Jones, who was a traveling sales representative, said she came up with her invention after years of doing "the midair squat over dirty toilet seats" while on the road. Her idea: a female urinal.
Not only did it offer a sanitary alternative to conventional toilets, said Jones, but she contended it also conserved water - as much as 65,000 gallons a year - and thus could qualify for energy-inventions funding.
Although Jones eventually convinced skeptical NIST experts of the merits of her "she-inal," as the urinal is called, the application hit a roadblock when it reached the Department of Energy.
It had nothing to do with the technology, which she has developed with private funds.
The official reason for the rejection was a low probability of achieving market penetration. But Jones says she received another - unofficial - explanation.
"They said they were afraid they would get a Golden Fleece award," laughed Jones, referring to the prizes handed out by former Sen. William Proxmire of Wisconsin for extravagant government projects.
"Any way you looked at it, how are you going to explain to the world that you're investing in urinals?"
"Tech transfer is a high-risk business, which by definition means there's a lot of failures," said Sherwood Fawcett, who retired in 1985 as president of the Battelle Memorial Institute in Columbus, Ohio, a federally funded research laboratory.
Fawcett now is chairman of Transmet Corp., formed as a subsidiary of Battelle to manufacture aluminum roofing materials. Transmet received $78,878 in 1985 from the energy inventions program.
The company filed for bankruptcy in 1989 and Fawcett joined a year later to help restore it to solvency. Transmet now employs 12 people and has sales of $1 million.
Fawcett says starting a new business takes twice as long and costs twice as much as initially believed. And often, patience is in short supply in government.
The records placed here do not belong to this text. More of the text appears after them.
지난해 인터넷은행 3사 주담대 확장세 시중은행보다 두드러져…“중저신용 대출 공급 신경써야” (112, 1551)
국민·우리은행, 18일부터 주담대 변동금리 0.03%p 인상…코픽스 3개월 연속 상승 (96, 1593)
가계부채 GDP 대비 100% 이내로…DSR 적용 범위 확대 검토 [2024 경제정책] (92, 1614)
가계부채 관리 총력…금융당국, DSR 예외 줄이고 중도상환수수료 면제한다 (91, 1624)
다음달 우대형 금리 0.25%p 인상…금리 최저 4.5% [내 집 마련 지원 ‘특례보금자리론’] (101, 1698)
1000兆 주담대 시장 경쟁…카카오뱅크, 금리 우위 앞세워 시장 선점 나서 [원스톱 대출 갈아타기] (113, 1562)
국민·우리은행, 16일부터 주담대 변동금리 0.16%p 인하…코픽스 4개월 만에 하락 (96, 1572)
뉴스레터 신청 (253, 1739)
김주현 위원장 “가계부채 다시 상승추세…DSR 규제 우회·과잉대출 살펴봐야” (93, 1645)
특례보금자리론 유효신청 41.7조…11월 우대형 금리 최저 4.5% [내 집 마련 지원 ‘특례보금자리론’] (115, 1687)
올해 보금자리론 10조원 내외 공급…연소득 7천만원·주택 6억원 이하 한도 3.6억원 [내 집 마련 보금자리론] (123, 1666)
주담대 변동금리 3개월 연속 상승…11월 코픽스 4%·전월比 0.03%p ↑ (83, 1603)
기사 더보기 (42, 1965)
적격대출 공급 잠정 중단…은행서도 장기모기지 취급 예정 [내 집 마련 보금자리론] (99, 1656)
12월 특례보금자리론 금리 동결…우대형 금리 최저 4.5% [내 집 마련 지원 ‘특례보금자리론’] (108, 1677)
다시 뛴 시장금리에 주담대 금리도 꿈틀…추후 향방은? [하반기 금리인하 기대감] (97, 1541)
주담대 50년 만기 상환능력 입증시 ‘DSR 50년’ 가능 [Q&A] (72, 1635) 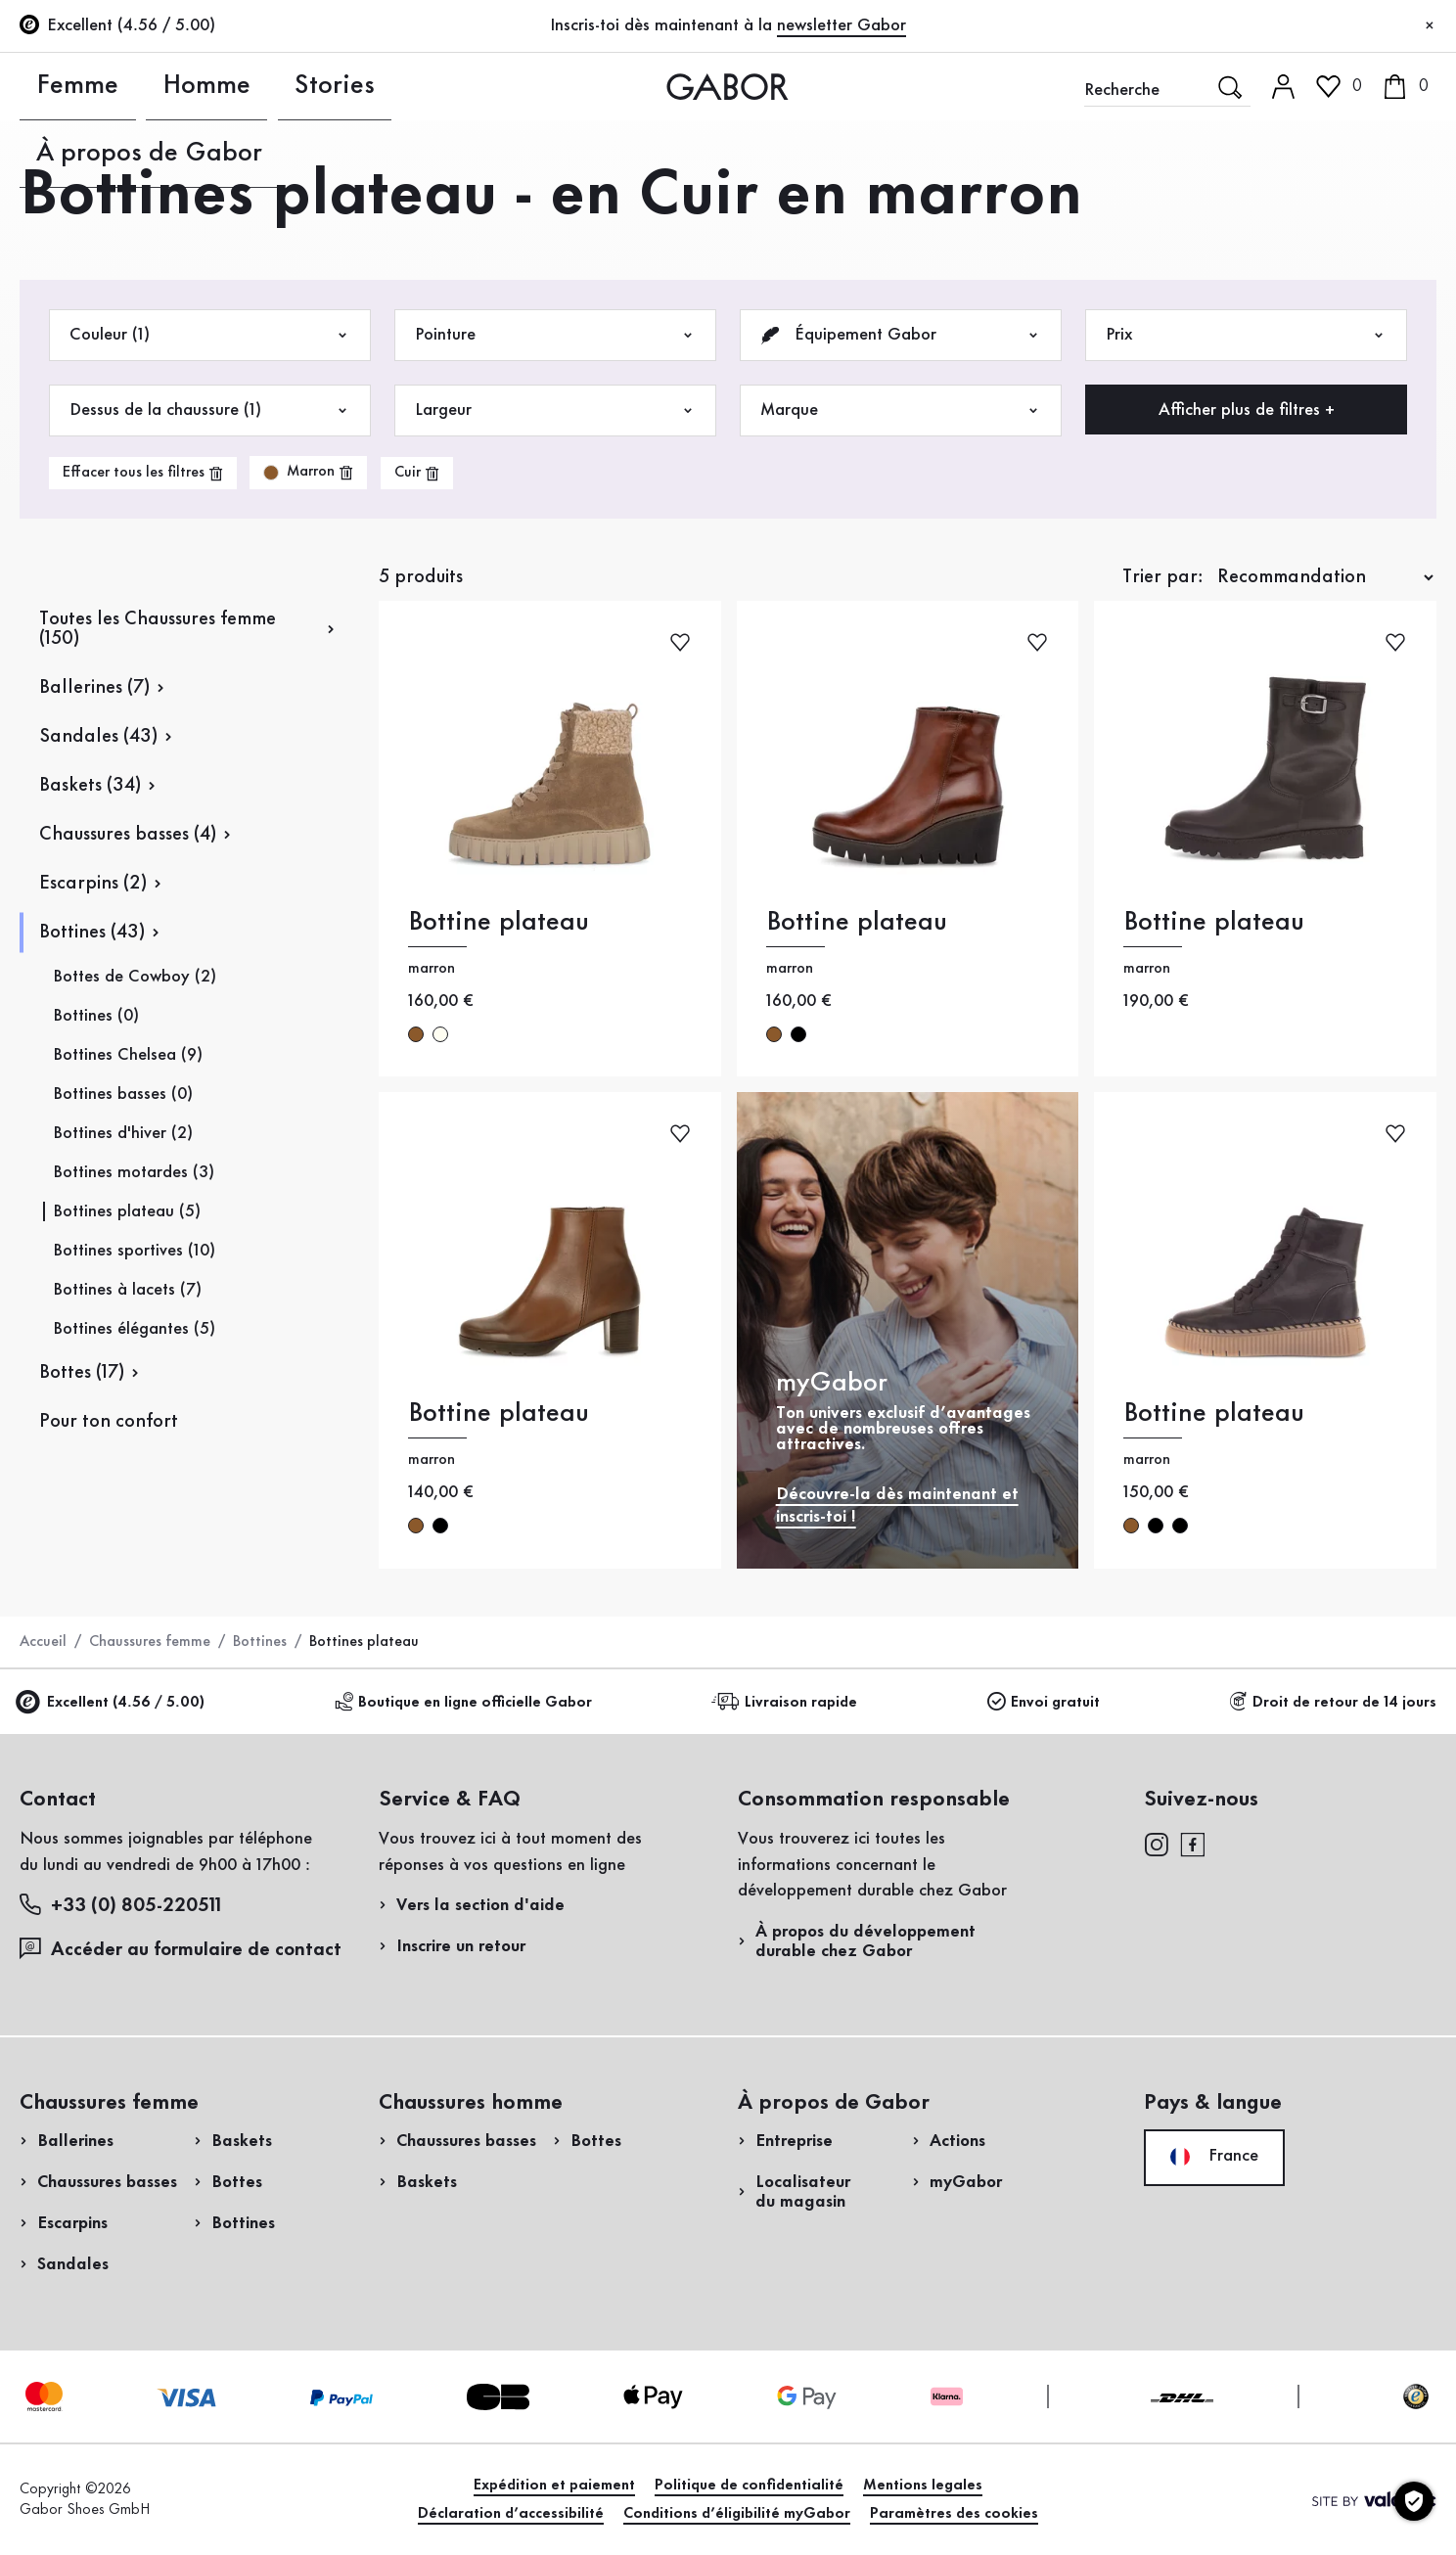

"There is a heck of a tendency for a government agency to say we need successes, we've got to have successes," said Fawcett. "The fact that the business is risky and there are losses involved doesn't mean you don't do it.
"Anybody who plays in this game I call 'new technology' has got to accept the fact that you'll have some failures."
Fred Hart concedes as much. But he puts a slightly more positive spin on the process.
Even if the technology fails to achieve commercial success, said Hart, "We can say we've given them a jump-start."